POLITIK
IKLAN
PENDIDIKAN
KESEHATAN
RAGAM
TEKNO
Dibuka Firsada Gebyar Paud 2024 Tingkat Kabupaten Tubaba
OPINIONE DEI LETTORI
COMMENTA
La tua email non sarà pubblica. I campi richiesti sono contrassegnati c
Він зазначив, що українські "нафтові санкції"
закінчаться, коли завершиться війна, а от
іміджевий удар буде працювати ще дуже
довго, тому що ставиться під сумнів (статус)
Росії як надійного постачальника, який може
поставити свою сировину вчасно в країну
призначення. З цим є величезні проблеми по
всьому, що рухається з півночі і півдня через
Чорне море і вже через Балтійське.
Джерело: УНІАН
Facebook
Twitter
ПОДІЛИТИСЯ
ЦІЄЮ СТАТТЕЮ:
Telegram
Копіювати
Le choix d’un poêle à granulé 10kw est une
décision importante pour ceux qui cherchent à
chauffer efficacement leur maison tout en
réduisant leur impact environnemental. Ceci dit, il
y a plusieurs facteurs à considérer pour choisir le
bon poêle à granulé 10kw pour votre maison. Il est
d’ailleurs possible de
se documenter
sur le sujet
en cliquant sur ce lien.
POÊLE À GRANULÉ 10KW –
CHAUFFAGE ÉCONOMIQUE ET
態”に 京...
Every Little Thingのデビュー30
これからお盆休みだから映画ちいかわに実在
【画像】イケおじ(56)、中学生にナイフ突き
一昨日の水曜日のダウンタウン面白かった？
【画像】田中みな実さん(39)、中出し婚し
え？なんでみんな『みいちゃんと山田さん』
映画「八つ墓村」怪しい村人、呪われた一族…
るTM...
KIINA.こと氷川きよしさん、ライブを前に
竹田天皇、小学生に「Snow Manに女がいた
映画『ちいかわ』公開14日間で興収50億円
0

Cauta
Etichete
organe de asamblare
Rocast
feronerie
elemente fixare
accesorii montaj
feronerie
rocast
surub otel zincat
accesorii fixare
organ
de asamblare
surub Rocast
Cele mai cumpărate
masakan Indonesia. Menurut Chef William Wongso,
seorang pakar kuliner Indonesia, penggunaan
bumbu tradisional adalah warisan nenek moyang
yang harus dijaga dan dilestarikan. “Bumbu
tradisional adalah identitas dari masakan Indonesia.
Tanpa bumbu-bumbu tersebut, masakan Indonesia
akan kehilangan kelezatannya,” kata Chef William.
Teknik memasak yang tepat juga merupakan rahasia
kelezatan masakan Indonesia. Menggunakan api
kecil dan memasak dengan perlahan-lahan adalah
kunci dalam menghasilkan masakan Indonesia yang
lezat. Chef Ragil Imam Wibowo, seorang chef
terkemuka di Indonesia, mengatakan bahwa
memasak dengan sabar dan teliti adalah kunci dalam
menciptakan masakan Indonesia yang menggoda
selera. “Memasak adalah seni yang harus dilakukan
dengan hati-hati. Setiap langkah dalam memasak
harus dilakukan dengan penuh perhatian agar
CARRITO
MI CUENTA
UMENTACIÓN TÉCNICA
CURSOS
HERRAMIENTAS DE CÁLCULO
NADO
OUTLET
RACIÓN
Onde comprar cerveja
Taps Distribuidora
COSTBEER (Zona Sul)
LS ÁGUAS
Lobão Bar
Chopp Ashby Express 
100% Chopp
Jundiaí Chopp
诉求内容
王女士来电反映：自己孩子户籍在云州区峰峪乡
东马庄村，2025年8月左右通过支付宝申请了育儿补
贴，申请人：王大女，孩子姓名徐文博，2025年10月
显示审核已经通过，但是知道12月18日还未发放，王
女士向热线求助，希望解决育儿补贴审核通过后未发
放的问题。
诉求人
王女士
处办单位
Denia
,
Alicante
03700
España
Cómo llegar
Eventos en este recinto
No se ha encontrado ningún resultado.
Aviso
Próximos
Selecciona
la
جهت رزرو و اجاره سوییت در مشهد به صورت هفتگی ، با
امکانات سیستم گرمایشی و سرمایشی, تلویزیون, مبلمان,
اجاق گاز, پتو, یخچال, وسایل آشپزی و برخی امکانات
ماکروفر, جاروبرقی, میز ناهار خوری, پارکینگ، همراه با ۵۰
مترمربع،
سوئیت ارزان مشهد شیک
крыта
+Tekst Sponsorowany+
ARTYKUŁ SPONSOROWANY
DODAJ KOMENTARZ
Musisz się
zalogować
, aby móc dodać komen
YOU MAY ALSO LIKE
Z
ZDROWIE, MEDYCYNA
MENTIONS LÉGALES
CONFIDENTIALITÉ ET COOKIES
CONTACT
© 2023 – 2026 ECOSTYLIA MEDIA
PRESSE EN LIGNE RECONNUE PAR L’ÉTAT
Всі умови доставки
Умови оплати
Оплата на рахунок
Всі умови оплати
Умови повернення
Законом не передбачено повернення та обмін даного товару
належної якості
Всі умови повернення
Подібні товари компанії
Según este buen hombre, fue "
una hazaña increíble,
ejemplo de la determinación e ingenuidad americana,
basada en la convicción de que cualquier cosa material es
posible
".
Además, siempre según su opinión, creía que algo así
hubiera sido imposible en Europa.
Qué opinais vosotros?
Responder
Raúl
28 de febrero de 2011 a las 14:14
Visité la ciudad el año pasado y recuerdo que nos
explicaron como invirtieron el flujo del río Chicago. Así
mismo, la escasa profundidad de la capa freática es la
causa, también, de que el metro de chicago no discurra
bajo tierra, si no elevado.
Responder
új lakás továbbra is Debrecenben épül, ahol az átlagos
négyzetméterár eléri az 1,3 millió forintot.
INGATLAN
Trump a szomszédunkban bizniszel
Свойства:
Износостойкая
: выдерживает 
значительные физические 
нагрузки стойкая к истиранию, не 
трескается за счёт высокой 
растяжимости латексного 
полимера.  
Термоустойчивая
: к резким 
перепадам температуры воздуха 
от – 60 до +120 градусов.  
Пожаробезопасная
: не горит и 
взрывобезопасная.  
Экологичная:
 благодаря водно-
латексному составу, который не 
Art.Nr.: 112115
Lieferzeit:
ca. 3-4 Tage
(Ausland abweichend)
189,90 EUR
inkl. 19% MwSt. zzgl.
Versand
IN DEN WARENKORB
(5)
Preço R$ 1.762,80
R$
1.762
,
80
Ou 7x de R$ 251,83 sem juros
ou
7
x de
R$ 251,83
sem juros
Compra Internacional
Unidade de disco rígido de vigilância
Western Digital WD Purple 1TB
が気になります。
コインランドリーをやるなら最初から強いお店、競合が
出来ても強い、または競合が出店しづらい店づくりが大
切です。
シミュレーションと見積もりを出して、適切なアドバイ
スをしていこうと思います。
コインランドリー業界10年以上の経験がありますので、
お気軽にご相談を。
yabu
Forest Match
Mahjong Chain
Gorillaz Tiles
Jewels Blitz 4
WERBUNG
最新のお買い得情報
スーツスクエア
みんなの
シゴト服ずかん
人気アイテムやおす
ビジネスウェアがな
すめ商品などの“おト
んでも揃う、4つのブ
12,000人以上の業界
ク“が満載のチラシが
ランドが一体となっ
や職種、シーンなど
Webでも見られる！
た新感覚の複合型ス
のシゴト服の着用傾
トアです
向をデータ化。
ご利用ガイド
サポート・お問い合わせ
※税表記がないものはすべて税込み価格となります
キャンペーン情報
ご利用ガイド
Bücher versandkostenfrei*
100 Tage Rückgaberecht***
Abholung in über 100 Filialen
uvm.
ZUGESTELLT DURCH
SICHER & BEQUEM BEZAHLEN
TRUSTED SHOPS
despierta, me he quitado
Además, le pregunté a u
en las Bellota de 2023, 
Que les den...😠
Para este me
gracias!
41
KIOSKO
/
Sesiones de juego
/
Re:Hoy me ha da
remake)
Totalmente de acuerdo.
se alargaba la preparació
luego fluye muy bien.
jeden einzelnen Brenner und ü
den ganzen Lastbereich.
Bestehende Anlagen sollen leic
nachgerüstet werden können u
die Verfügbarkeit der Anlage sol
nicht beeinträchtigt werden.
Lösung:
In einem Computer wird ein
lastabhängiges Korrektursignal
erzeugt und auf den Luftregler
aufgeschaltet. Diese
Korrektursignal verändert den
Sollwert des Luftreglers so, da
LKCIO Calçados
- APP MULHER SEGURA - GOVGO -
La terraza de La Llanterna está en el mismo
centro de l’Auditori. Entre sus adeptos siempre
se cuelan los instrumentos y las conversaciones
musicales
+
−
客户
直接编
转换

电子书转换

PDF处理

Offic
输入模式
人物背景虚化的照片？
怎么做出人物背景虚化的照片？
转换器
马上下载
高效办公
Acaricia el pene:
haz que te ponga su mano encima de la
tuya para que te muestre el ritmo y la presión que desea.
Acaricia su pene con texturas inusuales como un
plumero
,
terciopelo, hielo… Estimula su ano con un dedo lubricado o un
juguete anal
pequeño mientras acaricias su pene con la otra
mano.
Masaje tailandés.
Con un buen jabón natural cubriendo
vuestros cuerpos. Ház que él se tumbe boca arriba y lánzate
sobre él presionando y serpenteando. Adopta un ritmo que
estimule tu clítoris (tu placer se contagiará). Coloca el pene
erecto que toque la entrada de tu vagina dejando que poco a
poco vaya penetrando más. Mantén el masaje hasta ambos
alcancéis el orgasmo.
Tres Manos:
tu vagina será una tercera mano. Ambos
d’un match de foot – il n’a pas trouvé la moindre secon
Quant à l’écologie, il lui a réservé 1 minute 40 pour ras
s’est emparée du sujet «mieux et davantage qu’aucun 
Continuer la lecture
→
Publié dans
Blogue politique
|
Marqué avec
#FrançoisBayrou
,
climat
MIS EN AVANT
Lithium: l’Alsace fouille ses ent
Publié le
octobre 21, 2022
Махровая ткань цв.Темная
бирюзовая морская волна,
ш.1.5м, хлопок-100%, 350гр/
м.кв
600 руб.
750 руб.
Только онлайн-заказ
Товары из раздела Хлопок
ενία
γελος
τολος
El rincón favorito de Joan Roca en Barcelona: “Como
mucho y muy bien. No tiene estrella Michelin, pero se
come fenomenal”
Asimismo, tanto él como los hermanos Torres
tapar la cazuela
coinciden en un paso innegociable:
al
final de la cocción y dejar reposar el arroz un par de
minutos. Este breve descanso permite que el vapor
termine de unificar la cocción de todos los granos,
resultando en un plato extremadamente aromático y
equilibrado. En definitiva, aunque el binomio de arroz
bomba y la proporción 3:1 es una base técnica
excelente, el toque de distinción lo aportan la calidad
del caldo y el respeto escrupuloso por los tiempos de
════════════════════
EXERCISE BRIEF
I'd like the lines above from the one with "Чорне море і вже через Балтійське." up to and including the one with "réduisant leur impact" copied exactly, with no other lines.

RESPONSE TO THIS EXERCISE
Чорне море і вже через Балтійське.
Джерело: УНІАН
Facebook
Twitter
ПОДІЛИТИСЯ
ЦІЄЮ СТАТТЕЮ:
Telegram
Копіювати
Le choix d’un poêle à granulé 10kw est une
décision importante pour ceux qui cherchent à
chauffer efficacement leur maison tout en
réduisant leur impact environnemental. Ceci dit, il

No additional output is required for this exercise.